OPS-lasers provide a means of generating wavelengths, in a true CW mode of operation, which can closely match the optimum wavelength for many laser applications, in fields such as medicine, optical metrology, optical lithography, and precision laser machining. Prior-art OPS-lasers, however, fall far short of providing adequate power for such applications. It is believed that the highest fundamental output-power that has been reported, to date, for an OPS-laser is 700 mW at a wavelength of about 1000 nm (Kuznetsov, et al., IEEE Photonics Tech. Lett 9, 1063 (1997)). For an intracavity frequency-doubled OPS-laser., it is believed that highest output-power that has been reported is 6 mW at a wavelength of about 488 nm (Alford et al. Technical Digest of the IEEE/OSA Conference on Advanced Solid State Lasers, Boston Mass., Feb. 1–3 1999, pp 182–184). It believed that there has been no report to date of generation of continuous wave (CW) ultraviolet (UV) radiation in an OPS-laser, either directly or by frequency-multiplication.

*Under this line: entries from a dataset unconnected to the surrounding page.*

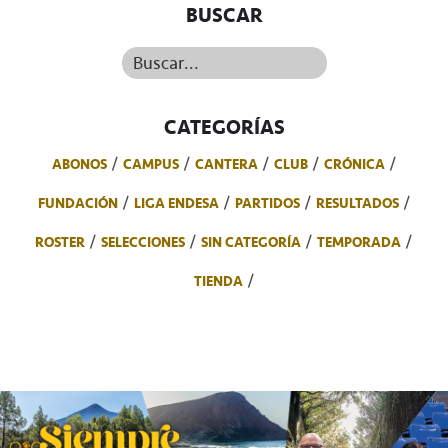
BUSCAR
Buscar...
CATEGORÍAS
ABONOS
CAMPUS
CANTERA
CLUB
CRÓNICA
FUNDACIÓN
LIGA ENDESA
PARTIDOS
RESULTADOS
ROSTER
SELECCIONES
SIN CATEGORÍA
TEMPORADA
TIENDA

However flexible an OPS-laser may be in potentially offering a wide selection of wavelengths, in order to be competitive in applications in which solid-state and other lasers are currently used, at least an order-of-magnitude, and preferably two orders-of-magnitude increase in power over that offered by prior-art OPS-lasers is required. This power increase must also be achieved without sacrifice of output-power stability and beam-quality. Further, in order to be applicable in the broadest range of applications the range of OPS-laser wavelengths available at high-power and with high beam-quality must be extended into the UV region of the electromagnetic spectrum, preferably to wavelengths less than 300 nm.